*INFORMATION SHOWN*.
--------
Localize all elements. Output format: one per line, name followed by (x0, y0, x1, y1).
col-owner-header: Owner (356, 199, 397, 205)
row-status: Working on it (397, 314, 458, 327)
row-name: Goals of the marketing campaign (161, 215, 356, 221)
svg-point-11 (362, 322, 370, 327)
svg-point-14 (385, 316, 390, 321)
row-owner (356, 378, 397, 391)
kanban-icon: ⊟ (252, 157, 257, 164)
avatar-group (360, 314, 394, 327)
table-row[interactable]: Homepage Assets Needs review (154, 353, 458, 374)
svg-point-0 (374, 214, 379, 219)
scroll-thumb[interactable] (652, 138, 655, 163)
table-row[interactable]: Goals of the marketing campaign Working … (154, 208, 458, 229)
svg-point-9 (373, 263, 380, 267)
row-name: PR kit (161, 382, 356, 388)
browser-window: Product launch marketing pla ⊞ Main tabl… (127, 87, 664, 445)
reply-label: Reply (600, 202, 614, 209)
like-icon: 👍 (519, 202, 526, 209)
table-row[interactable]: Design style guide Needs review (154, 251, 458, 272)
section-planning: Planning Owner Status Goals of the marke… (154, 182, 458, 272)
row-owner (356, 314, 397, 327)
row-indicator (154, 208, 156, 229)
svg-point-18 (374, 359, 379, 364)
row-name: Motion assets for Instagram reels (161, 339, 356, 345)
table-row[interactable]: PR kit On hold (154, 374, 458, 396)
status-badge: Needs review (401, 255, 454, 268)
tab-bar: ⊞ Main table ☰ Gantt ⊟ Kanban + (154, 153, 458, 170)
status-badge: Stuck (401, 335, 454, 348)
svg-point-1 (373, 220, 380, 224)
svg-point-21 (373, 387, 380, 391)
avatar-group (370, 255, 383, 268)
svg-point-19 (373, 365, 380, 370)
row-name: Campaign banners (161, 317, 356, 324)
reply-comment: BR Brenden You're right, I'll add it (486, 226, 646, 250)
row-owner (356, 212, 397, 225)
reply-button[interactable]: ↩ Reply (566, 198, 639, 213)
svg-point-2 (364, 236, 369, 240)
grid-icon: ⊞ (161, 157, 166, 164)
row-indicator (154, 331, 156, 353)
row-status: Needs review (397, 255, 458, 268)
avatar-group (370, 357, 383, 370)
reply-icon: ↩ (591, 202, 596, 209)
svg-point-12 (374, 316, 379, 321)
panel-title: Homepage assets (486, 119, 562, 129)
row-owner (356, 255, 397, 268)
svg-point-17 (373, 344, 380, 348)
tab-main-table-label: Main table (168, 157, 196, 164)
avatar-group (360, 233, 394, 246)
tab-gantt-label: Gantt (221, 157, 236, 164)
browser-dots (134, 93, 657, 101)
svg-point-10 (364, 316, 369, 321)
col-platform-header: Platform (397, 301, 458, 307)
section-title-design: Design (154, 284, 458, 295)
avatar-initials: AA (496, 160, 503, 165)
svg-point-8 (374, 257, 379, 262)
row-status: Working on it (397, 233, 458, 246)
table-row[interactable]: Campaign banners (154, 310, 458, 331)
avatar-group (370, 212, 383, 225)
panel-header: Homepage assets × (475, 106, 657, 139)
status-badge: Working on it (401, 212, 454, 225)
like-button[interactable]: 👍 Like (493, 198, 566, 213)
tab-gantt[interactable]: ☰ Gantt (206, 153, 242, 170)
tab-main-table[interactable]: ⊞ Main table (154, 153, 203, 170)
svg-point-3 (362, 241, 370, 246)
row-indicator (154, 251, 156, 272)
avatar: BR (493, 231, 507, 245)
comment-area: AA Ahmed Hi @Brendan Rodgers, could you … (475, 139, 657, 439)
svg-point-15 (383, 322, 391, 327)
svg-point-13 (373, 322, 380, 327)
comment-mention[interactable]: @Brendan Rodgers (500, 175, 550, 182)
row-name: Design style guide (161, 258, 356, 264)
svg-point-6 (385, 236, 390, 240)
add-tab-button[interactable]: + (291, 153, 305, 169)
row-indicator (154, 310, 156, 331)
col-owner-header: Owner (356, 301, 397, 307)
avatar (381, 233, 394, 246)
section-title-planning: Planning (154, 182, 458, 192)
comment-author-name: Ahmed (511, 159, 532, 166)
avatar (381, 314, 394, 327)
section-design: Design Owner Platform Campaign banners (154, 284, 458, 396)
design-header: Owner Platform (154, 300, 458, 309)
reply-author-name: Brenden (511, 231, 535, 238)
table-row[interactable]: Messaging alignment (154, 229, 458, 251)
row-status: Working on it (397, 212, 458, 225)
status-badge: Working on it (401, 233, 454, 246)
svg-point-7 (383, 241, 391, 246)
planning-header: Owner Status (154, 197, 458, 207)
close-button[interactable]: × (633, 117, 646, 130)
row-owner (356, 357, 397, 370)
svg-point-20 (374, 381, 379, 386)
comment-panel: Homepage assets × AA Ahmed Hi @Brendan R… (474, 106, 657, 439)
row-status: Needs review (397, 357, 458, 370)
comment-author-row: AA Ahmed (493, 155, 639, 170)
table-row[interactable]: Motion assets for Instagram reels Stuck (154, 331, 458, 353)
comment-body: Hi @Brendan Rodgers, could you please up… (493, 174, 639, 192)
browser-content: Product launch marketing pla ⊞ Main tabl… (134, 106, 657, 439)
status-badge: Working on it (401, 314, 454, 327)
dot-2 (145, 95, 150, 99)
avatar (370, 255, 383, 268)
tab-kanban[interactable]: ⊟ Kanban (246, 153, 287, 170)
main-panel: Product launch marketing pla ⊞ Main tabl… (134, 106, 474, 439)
--------
*ACTIVITY*.
From the entries, report every line in which the string "button" occurs.

*ANSWER BELOW*.
reply-button[interactable]: ↩ Reply (566, 198, 639, 213)
like-button[interactable]: 👍 Like (493, 198, 566, 213)
add-tab-button[interactable]: + (291, 153, 305, 169)
close-button[interactable]: × (633, 117, 646, 130)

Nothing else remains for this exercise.